All commands are prefixed with systemprompt. Run systemprompt admin agents <command> --help for detailed options.

Troubleshooting

Agent not responding -- Check that enabled: true is set and the endpoint URL is correct. Verify the AI provider is configured and has valid credentials. Use systemprompt admin agents status to confirm the agent process is running.

Unauthorized errors -- The caller's token does not have the required scopes. Check the security section in the agent card and the oauth section at the agent level. For A2A calls, confirm the calling agent has the correct audience.

Skills not loading -- Verify that skill ids in the agent card match skills defined in services/skills/. Sync both agents and skills to the database:

systemprompt core skills sync --direction to-db -y
systemprompt cloud sync local agents --direction to-db -y

MCP tools not available -- Confirm the MCP server is listed in mcp_servers or metadata.mcpServers. Check that the MCP server is running with systemprompt plugins mcp logs <server-name>.

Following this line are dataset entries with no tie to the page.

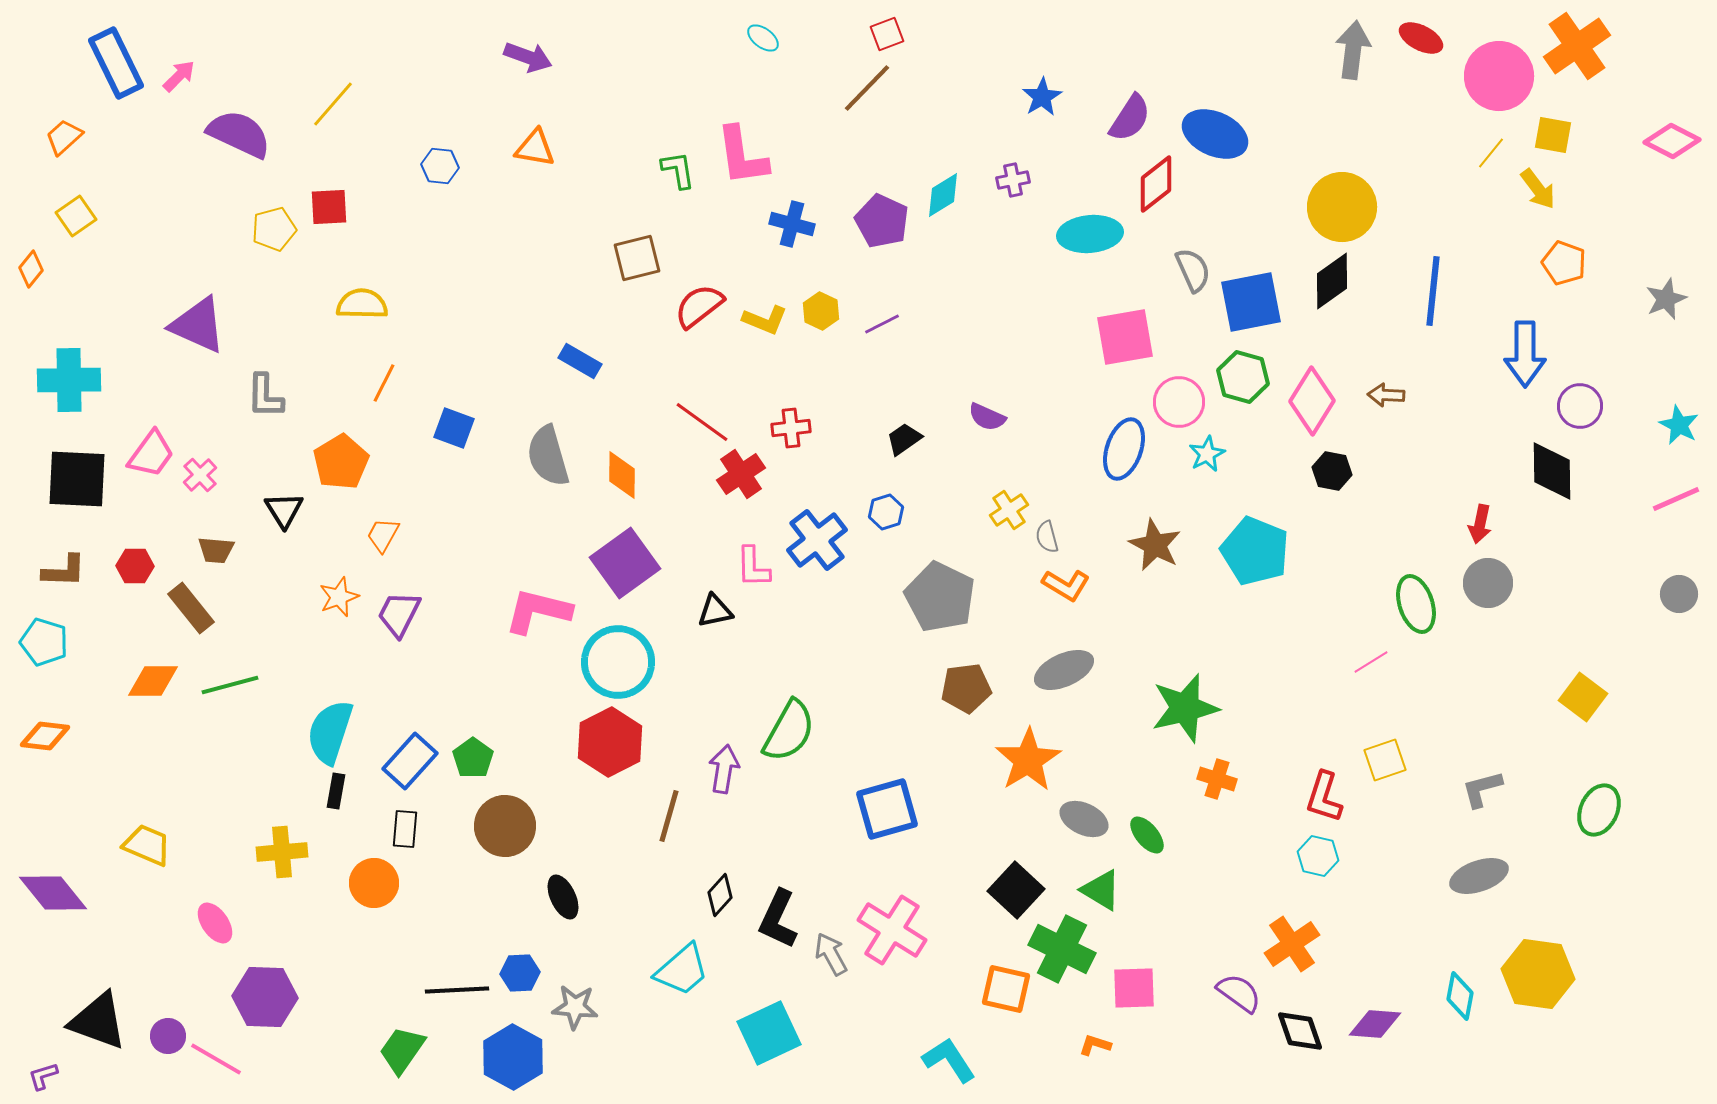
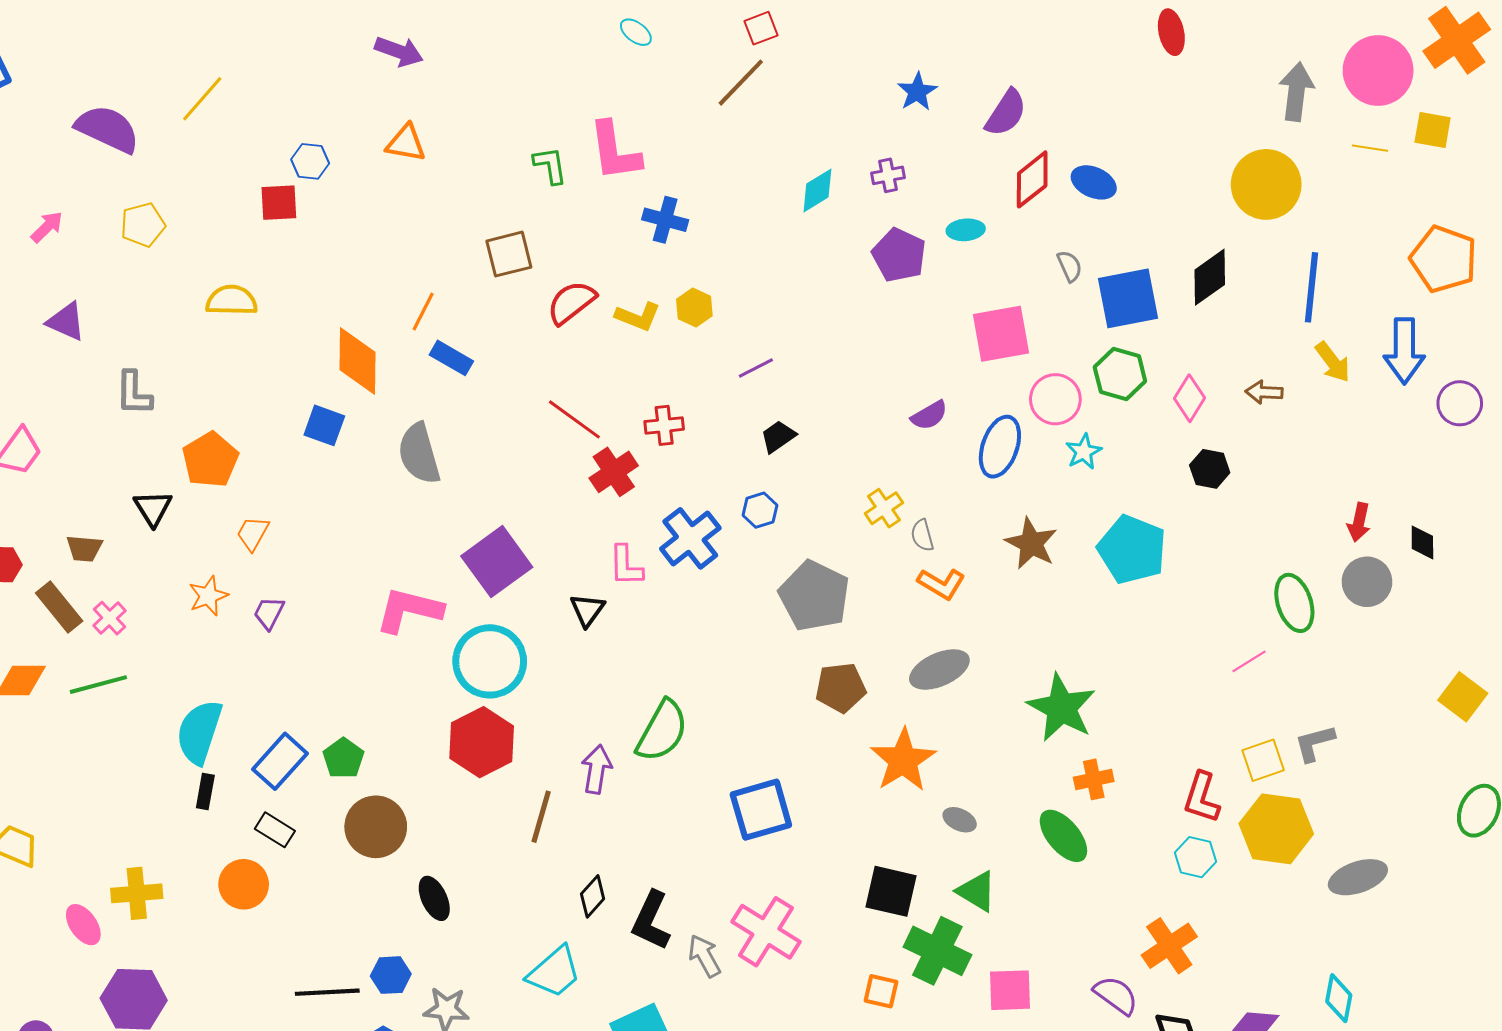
red ellipse: (1421, 38) -> (1171, 32), moved, turned 51
gray arrow: (1353, 50) -> (1296, 92), moved
pink arrow: (179, 76) -> (47, 227), moved
blue ellipse: (1215, 134) -> (1094, 182), moved, size x0.7
yellow line: (1491, 153) -> (1370, 148), turned 60
yellow arrow: (1538, 189) -> (1333, 362), moved
red square: (329, 207) -> (279, 203), moved
yellow circle: (1342, 207) -> (1266, 184), moved
purple pentagon: (882, 221) -> (899, 255), moved
cyan ellipse: (1090, 234) -> (966, 230), size x0.6
orange pentagon: (1564, 263) -> (1444, 259), size x1.5
gray semicircle: (1193, 270) -> (1070, 266), size x0.7
purple line: (882, 324) -> (756, 368), moved
purple triangle: (198, 325) -> (66, 322), size x0.7
orange line: (384, 383) -> (423, 312), moved
pink diamond: (1312, 401) -> (1190, 398), size x0.7
purple semicircle: (987, 417) -> (929, 415), moved, turned -54
black diamond: (1552, 471) -> (1422, 542), moved, size x0.6
pink cross: (200, 475) -> (110, 618), moved
orange diamond: (622, 475) -> (358, 361), moved, size x1.4
black triangle: (715, 611) -> (587, 610), turned -42
purple trapezoid: (399, 614) -> (269, 613), size x0.7
green star: (1185, 708) -> (1061, 708), turned -30
orange cross: (1217, 779) -> (1094, 779), turned -30
gray L-shape: (1482, 789) -> (1315, 743), moved
gray ellipse: (1084, 819) -> (960, 820), size x0.7
black rectangle: (405, 829) -> (275, 830), turned -63
green ellipse: (1147, 835) -> (1063, 836), moved, size x1.4
yellow cross: (282, 852) -> (137, 893), moved
black square: (1016, 890) -> (891, 891), turned -30
yellow hexagon: (1538, 974) -> (1276, 829), moved
orange square: (1006, 989) -> (881, 991), size x0.7

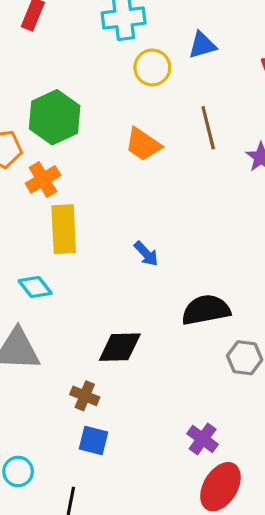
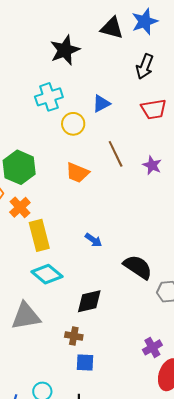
cyan diamond: (35, 287) -> (47, 274), moved, size x1.4
black semicircle: (206, 310) -> (138, 267), turned 56
purple cross: (203, 439) -> (152, 347), turned 36

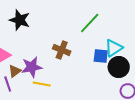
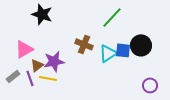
cyan triangle: (114, 48) -> (108, 53), moved
black circle: (119, 67) -> (141, 45), moved
yellow line: (42, 84) -> (48, 78), moved

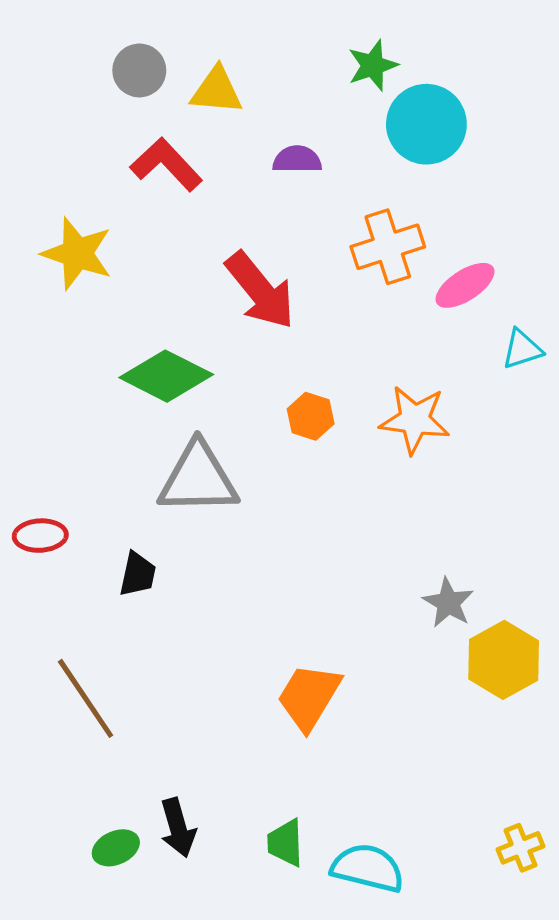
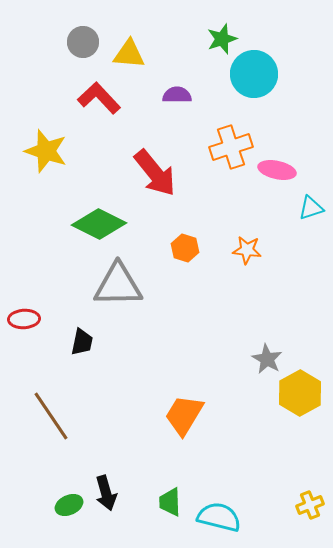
pink ellipse: (465, 285) -> (277, 170), turned 45
orange star: (415, 420) -> (247, 250), size x0.7

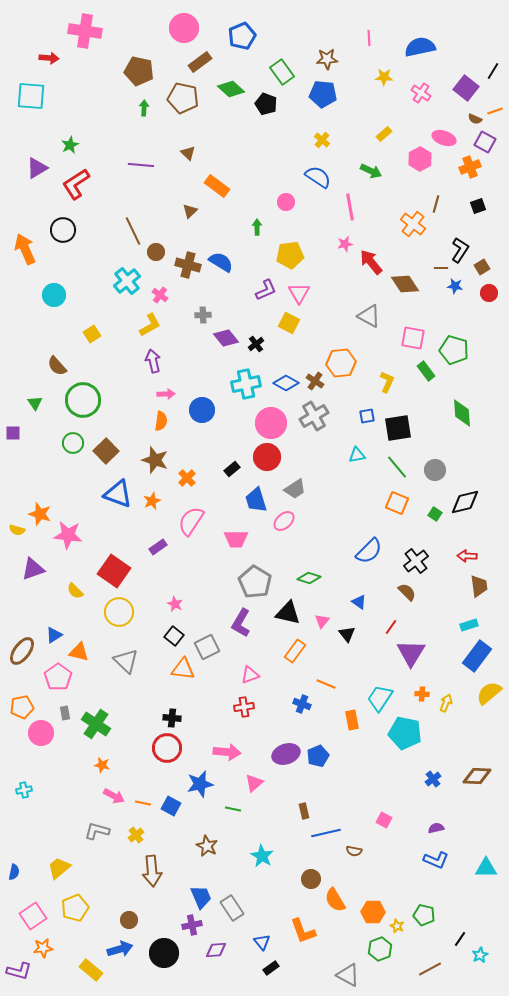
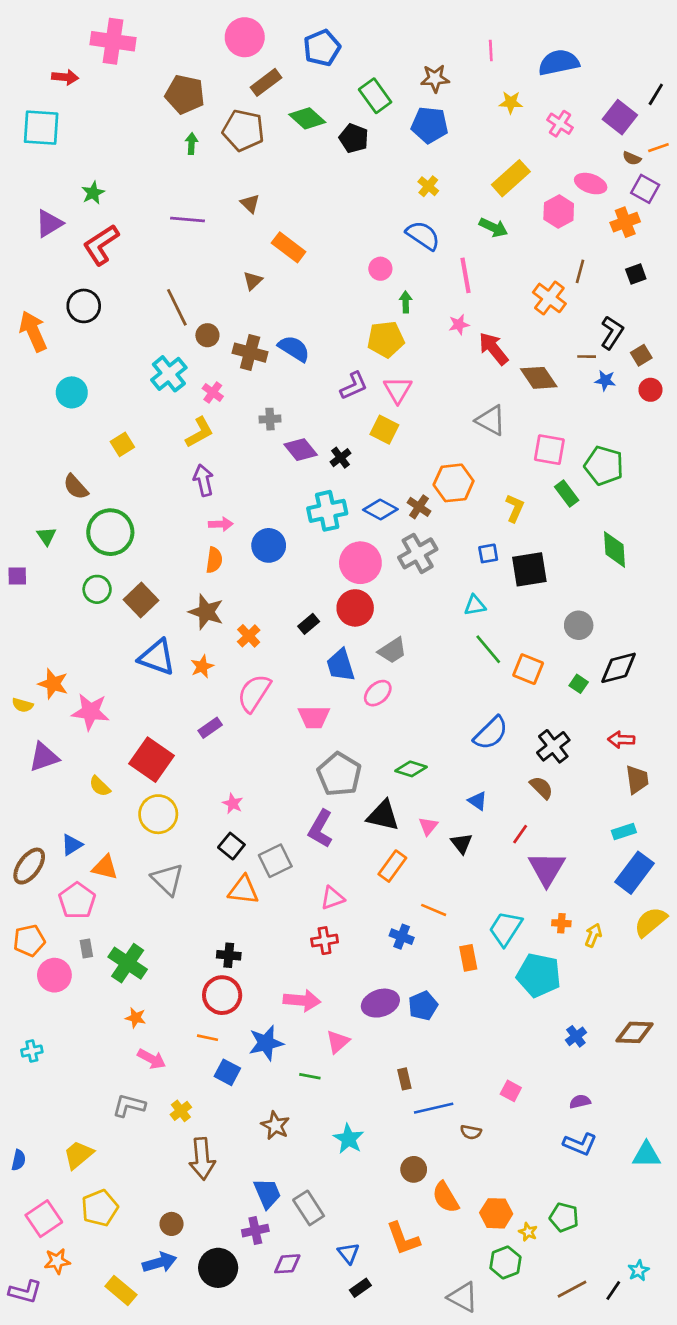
yellow rectangle: (384, 134) -> (511, 178), size x1.8
green arrow: (257, 227) -> (406, 302), moved
green line: (397, 467) -> (488, 649), moved
orange line: (143, 803) -> (207, 1038), moved
black line: (460, 939) -> (613, 1290), moved

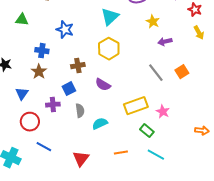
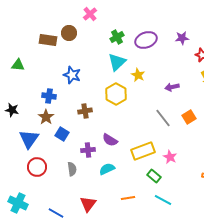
green triangle: (22, 20) -> (18, 65), moved
yellow star: (153, 22) -> (138, 75), moved
purple semicircle: (103, 85) -> (110, 140), moved
blue square: (69, 89) -> (62, 134), moved, turned -32
blue triangle: (22, 94) -> (29, 139), size x1.5
purple cross: (53, 105) -> (88, 150), moved
gray semicircle: (80, 111) -> (72, 169), moved
blue line: (44, 147) -> (56, 213), moved

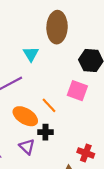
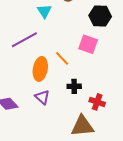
orange ellipse: (25, 116) -> (40, 69), turned 70
black cross: (45, 132) -> (74, 86), moved

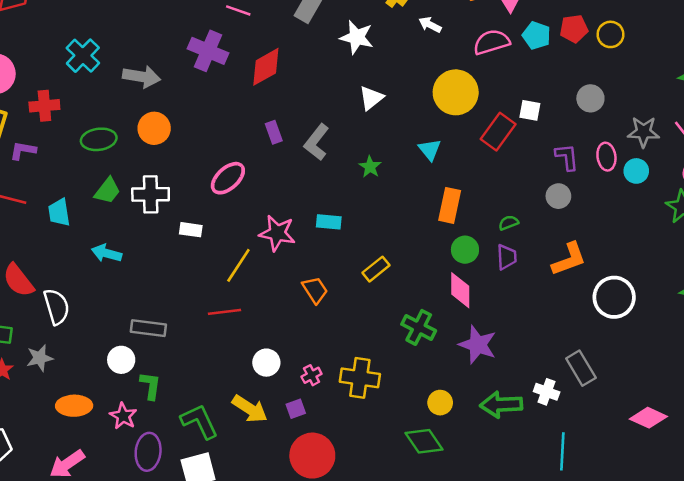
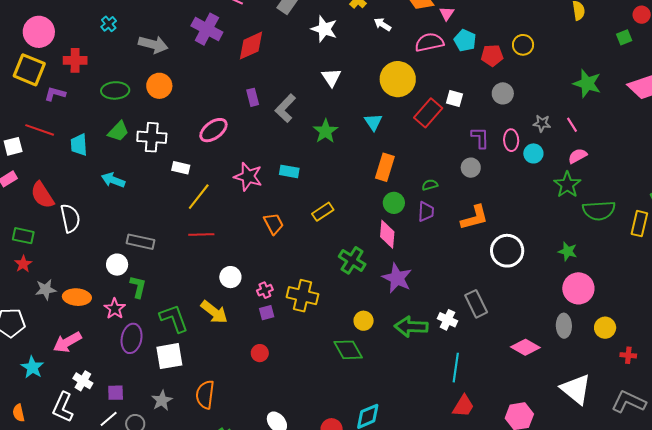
red pentagon: (574, 29) -> (492, 56), moved
cyan cross: (83, 56) -> (109, 24), size x0.6
white triangle: (371, 98) -> (331, 78), turned -30
gray star: (643, 132) -> (542, 123), size x0.7
green star: (370, 167) -> (325, 131), size x1.4
yellow line: (238, 265) -> (199, 197), moved
gray star: (40, 358) -> (46, 290), moved
purple square: (296, 409) -> (267, 313), moved
red circle: (312, 456) -> (260, 353), size x0.5

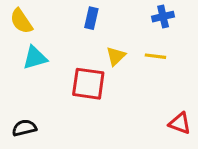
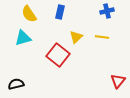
yellow semicircle: (21, 21) -> (29, 14), moved
red square: (88, 84) -> (58, 55), turned 30
red triangle: (180, 123) -> (118, 81), turned 49

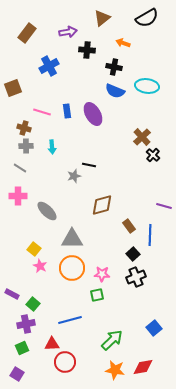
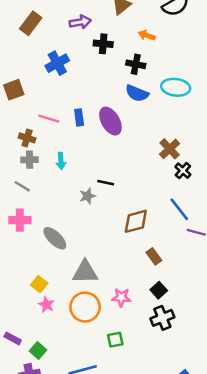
brown diamond: (102, 205) -> (136, 221), moved
blue line: (150, 235) -> (179, 209), moved, turned -40
pink star: (102, 274) -> (121, 297), moved

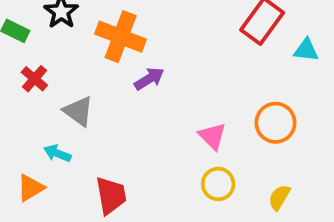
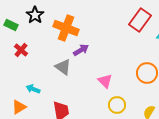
gray triangle: (78, 111) -> (63, 67), moved
pink triangle: (212, 136) -> (105, 81), moved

Delegation failing -- When an agent delegates to another agent using admin agents message, check that the target agent is enabled and its OAuth configuration allows the call. Use --blocking --timeout to avoid silent timeouts. Inspect the target agent's logs for errors.

Agent not discoverable -- Run systemprompt admin agents registry to see which agents the gateway knows about. If an agent is missing, verify it is included in services/config/config.yaml and that the config has been synced.